Impact of Current loading for voltage multiplier

Hi,

Can you please let me the impact of current loading for the attached circuit?
The attached circuit is a 4-stage dc-dc converter- charge pump.
When I give an input voltage of 1V, the output voltage is around 4.6 V using cadence simulations. The expected output voltage is 5V.
I am able to understand and see the increase in the output voltage from stage to stage.
But I am unable to understand the impact the current loading.

I have attached the circuit and the plots which I got.

Can you please let me know the effects of current loading of the above circuit?

Assuming your circuit works the same as typical diode-and-capacitor voltage multipliers...

When no load is attached, all capacitors quickly charge to their maximum volt level. Then current stops. Charge-pump action ceases.

With a load attached, it draws down the output capacitor. This draws down the preceding capacitor. Etc. The initial charge-pump capacitor resumes its action of alternately charging and discharging. All the capacitors do likewise.

Volt level on the load declines. This is because some energy is subtracted by charge/discharge action.

I have a Youtube video portraying a charge-pump doubler as an animated simulation.

It depicts capacitors charging and discharging. It depicts current bundles traveling through wires.

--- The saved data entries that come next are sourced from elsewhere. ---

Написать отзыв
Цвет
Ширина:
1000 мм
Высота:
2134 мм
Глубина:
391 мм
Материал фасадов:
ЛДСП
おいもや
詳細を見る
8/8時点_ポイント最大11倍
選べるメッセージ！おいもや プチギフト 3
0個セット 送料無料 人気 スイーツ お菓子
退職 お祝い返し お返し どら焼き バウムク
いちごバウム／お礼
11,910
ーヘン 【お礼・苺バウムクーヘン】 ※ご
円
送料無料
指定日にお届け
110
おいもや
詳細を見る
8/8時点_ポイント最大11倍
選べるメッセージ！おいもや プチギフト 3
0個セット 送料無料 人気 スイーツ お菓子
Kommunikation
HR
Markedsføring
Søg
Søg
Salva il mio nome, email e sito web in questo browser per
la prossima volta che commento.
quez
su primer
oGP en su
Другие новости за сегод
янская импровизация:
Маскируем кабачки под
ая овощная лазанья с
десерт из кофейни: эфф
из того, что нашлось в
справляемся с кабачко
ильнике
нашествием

https://youtu.be/3czj7J_FE_k

At first sight, the "effects of current loading" would be described as an internal resistance. It's existence shouldn't be too surprizing.

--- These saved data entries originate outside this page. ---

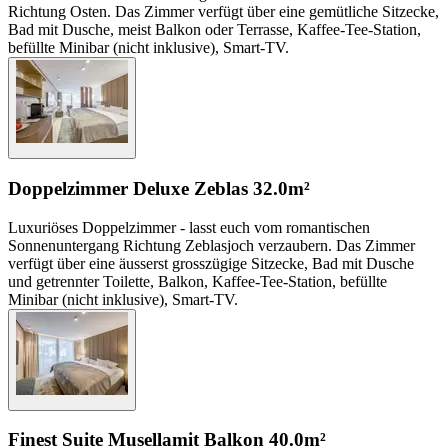
Richtung Osten. Das Zimmer verfügt über eine gemütliche Sitzecke,
Bad mit Dusche, meist Balkon oder Terrasse, Kaffee-Tee-Station,
befüllte Minibar (nicht inklusive), Smart-TV.
Doppelzimmer Deluxe Zeblas
32.0m²
Luxuriöses Doppelzimmer - lasst euch vom romantischen
Sonnenuntergang Richtung Zeblasjoch verzaubern. Das Zimmer
verfügt über eine äusserst grosszügige Sitzecke, Bad mit Dusche
und getrennter Toilette, Balkon, Kaffee-Tee-Station, befüllte
Minibar (nicht inklusive), Smart-TV.
Finest Suite Musella
mit Balkon
40.0m²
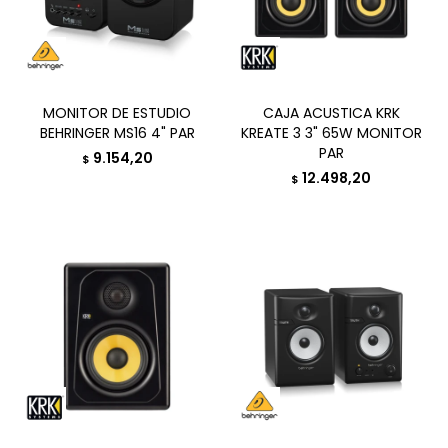
MONITOR DE ESTUDIO
CAJA ACUSTICA KRK
BEHRINGER MS16 4" PAR
KREATE 3 3" 65W MONITOR
PAR
9.154,20
$
12.498,20
$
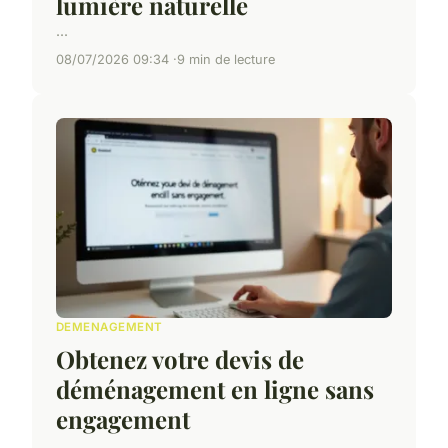
lumière naturelle
...
08/07/2026 09:34
9 min de lecture
DEMENAGEMENT
Obtenez votre devis de
déménagement en ligne sans
engagement
...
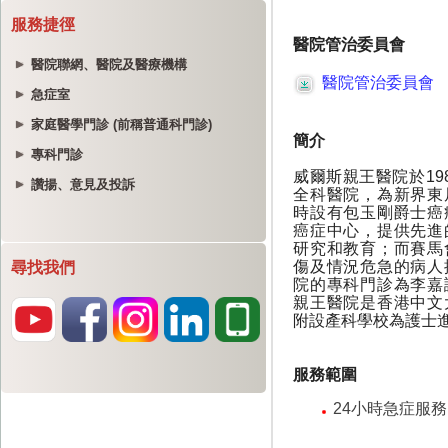
服務捷徑
醫院聯網、醫院及醫療機構
急症室
家庭醫學門診 (前稱普通科門診)
專科門診
讚揚、意見及投訴
尋找我們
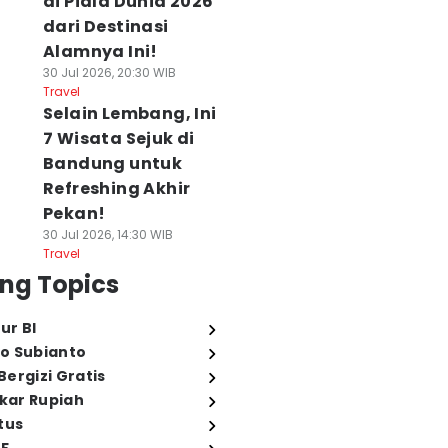
di Piala Dunia 2026
dari Destinasi
Alamnya Ini!
30 Jul 2026, 20:30 WIB
Travel
Selain Lembang, Ini
7 Wisata Sejuk di
Bandung untuk
Refreshing Akhir
Pekan!
30 Jul 2026, 14:30 WIB
Travel
ng Topics
ur BI
o Subianto
ergizi Gratis
ukar Rupiah
tus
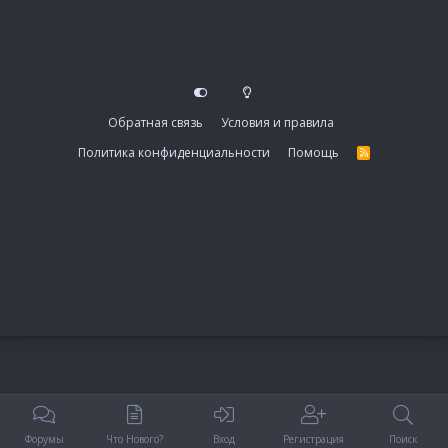
Обратная связь
Условия и правила
Политика конфиденциальности
Помощь
R
S
S
Форумы
Что Нового?
Вход
Регистрация
Поиск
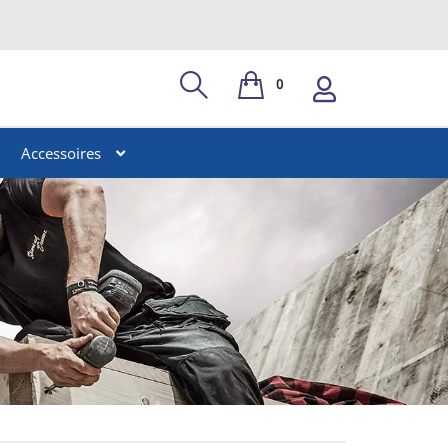
0
Accessoires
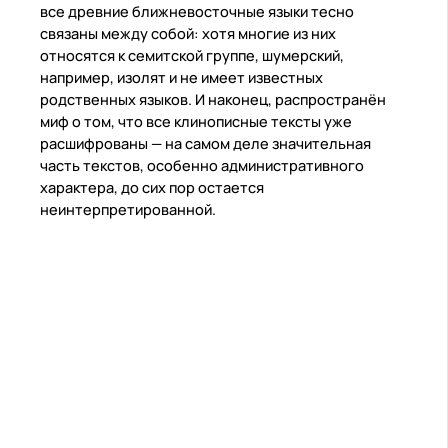
все древние ближневосточные языки тесно
связаны между собой: хотя многие из них
относятся к семитской группе, шумерский,
например, изолят и не имеет известных
родственных языков. И наконец, распространён
миф о том, что все клинописные тексты уже
расшифрованы — на самом деле значительная
часть текстов, особенно административного
характера, до сих пор остается
неинтерпретированной.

If you look for the details, you'll notice, that capacitors and switch resistance are both affecting it, depending on switching frequency to RC relation, either one or the other will dominate. Needless to say that cadence can help you to find out the exact behaviour.

The presented circuit is a somehow unusual voltage multiplier, as a confusing point, most of the input power is actually supplied by the clock source. Don't know how it's modelled in your setup.

FvM said:

At first sight, the "effects of current loading" would be described as an internal resistance. It's existence shouldn't be too surprizing.

If you look for the details, you'll notice, that capacitors and switch resistance are both affecting it, depending on switching frequency to RC relation, either one or the other will dominate. Needless to say that cadence can help you to find out the exact behaviour.

The presented circuit is a somehow unusual voltage multiplier, as a confusing point, most of the input power is actually supplied by the clock source. Don't know how it's modelled in your setup.

Click to expand...

FvM,

we have modelled this circuit for RFID applications. We want to use the same in combination with a rectifier.
Can you please brief me why you called this as a unusual voltage multiplier?
I had simulated the circuit using the input and clock voltages as same. Tried the circuit simulation from 0.7V to 2V.
Its giving output voltage in a nicer way. But still, I am unable to realize the impact of current loading.
I am novice to this concept. Request you to please explain the same in an understandable format as I have a presentation tomorrow.

I had simulated the circuit using the input and clock voltages as same. Tried the circuit simulation from 0.7V to 2V.

Click to expand...

This can't be seen from your simulation cicruit. Also the driver impedance of nets clk1 and clk2 is unspecified although they affect the output voltage.

But still, I am unable to realize the impact of current loading.

Click to expand...

What's your particular problem with it? A voltage multiplier must have an output resistance, thus show a load dependent voltage drop, isn't it?